## Instructions for the task
Where does the word "Maximum" occur in the material? Copy each line that has it.

## Material provided
----------------

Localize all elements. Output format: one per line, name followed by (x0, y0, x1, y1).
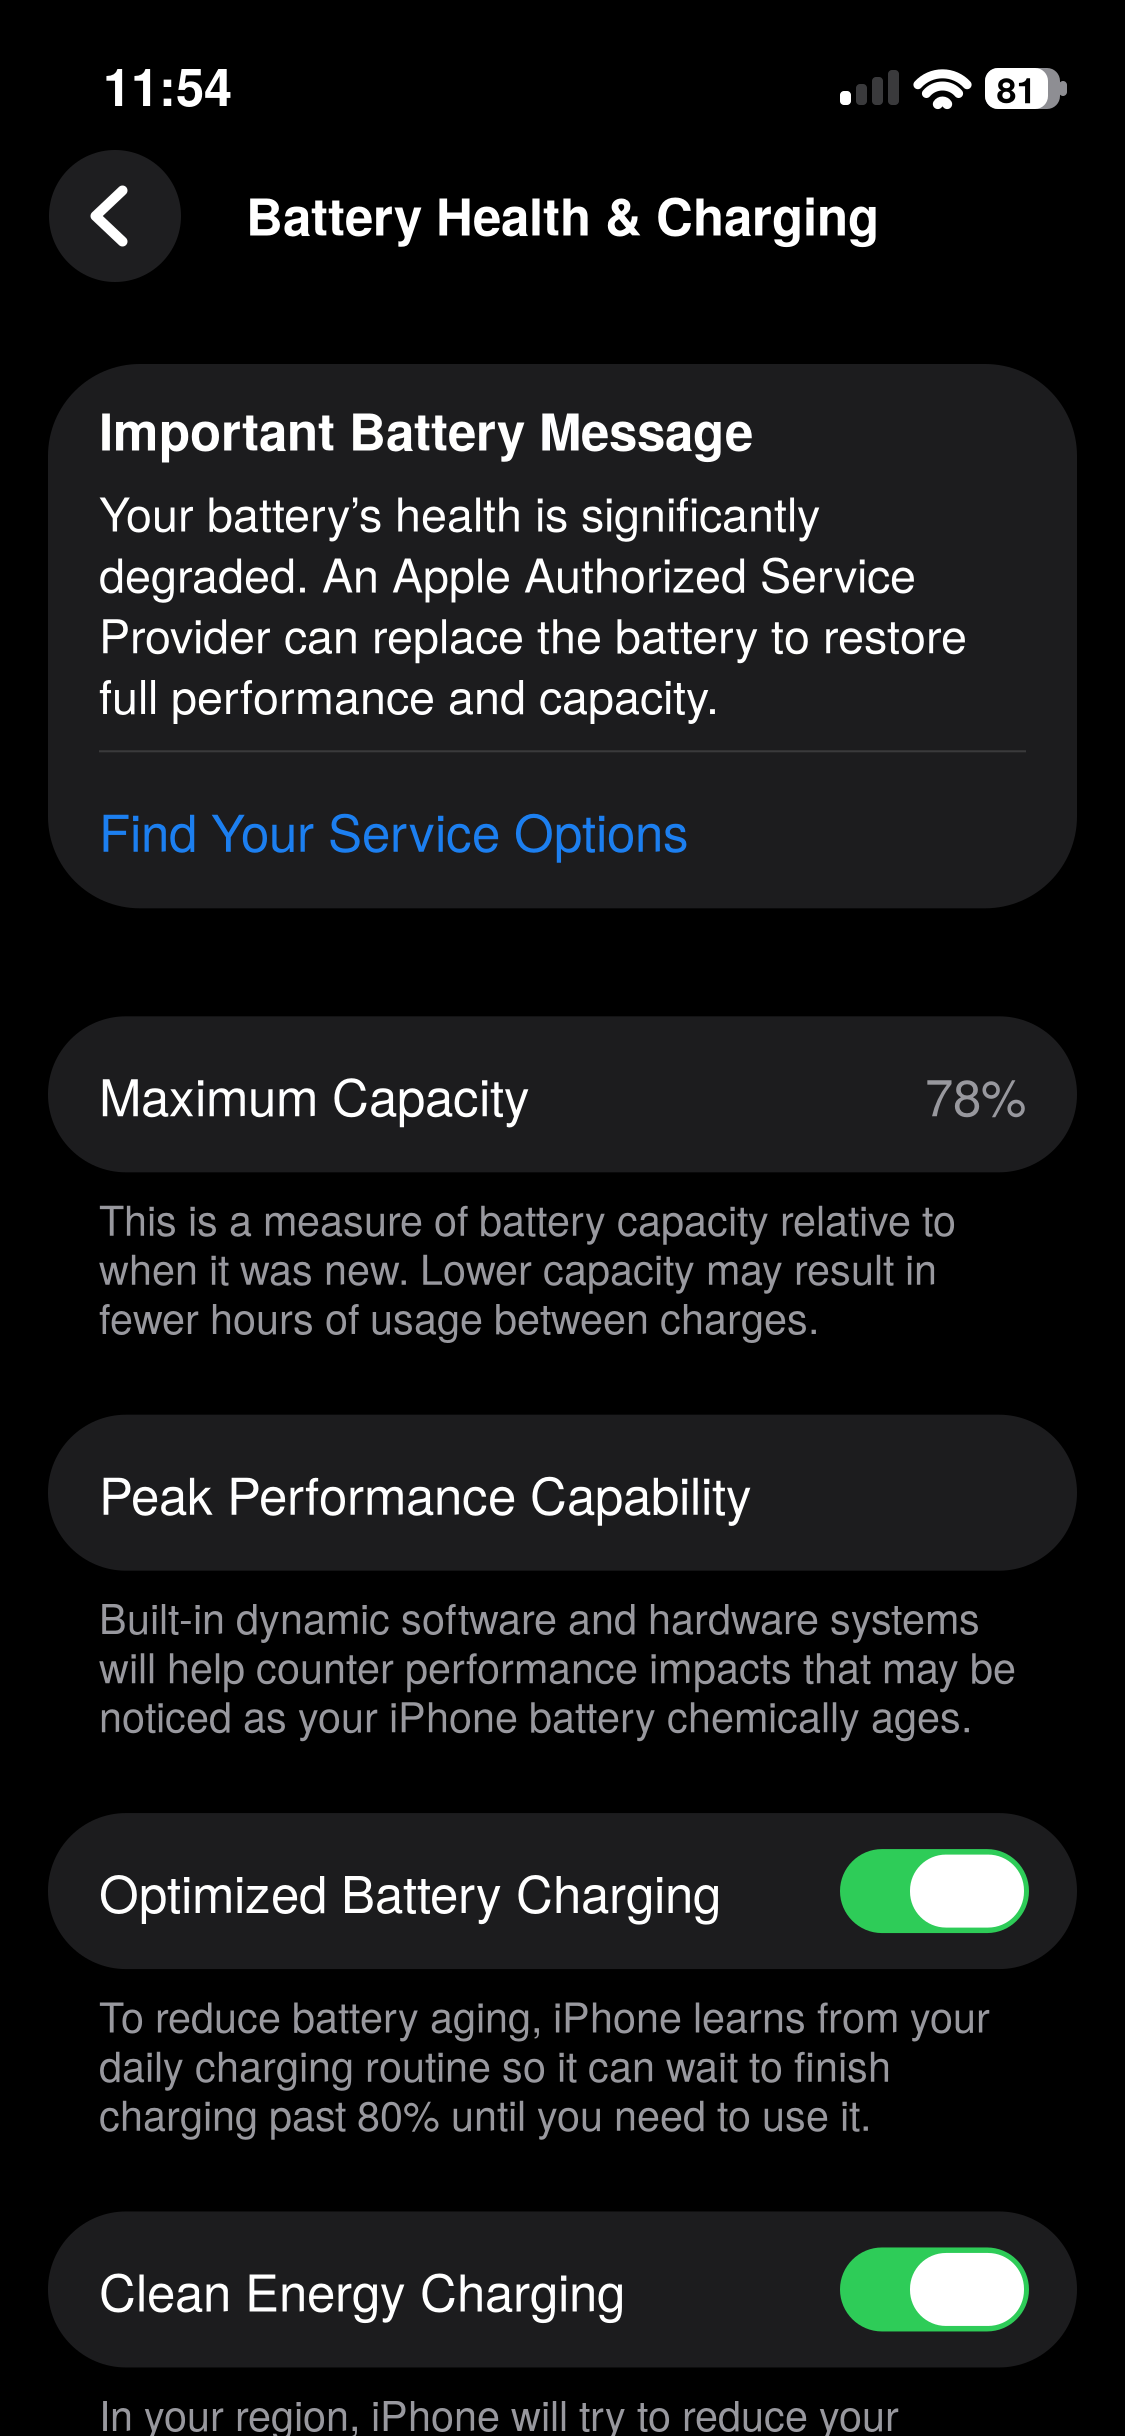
staticText: To reduce battery aging, iPhone learns f… (99, 1990, 990, 2138)
staticText: This is a measure of battery capacity re… (99, 1193, 956, 1341)
button[interactable]: Optimized Battery Charging (48, 1813, 1077, 1969)
button[interactable]: Clean Energy Charging (48, 2212, 1077, 2368)
staticText: Optimized Battery Charging (99, 1855, 721, 1928)
staticText: 78% (925, 1058, 1026, 1131)
button[interactable]: Maximum Capacity (48, 1016, 1077, 1172)
staticText: 11:54 (103, 49, 232, 122)
staticText: Find Your Service Options (99, 793, 689, 866)
staticText: Maximum Capacity (99, 1058, 530, 1131)
staticText: Important Battery Message (99, 393, 753, 466)
button[interactable]: Peak Performance Capability (48, 1415, 1077, 1571)
staticText: Clean Energy Charging (99, 2253, 625, 2326)
staticText: Battery Health & Charging (246, 178, 879, 251)
button[interactable]: Back (49, 150, 181, 282)
staticText: In your region, iPhone will try to reduc… (99, 2388, 920, 2436)
staticText: Peak Performance Capability (99, 1456, 752, 1529)
staticText: 81 (996, 63, 1036, 114)
staticText: Built-in dynamic software and hardware s… (99, 1592, 1016, 1739)
button[interactable]: Find Your Service Options (99, 752, 1026, 908)
staticText: Your battery’s health is significantly d… (99, 481, 967, 724)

----------------

## Written response
button[interactable]: Maximum Capacity (48, 1016, 1077, 1172)
staticText: Maximum Capacity (99, 1058, 530, 1131)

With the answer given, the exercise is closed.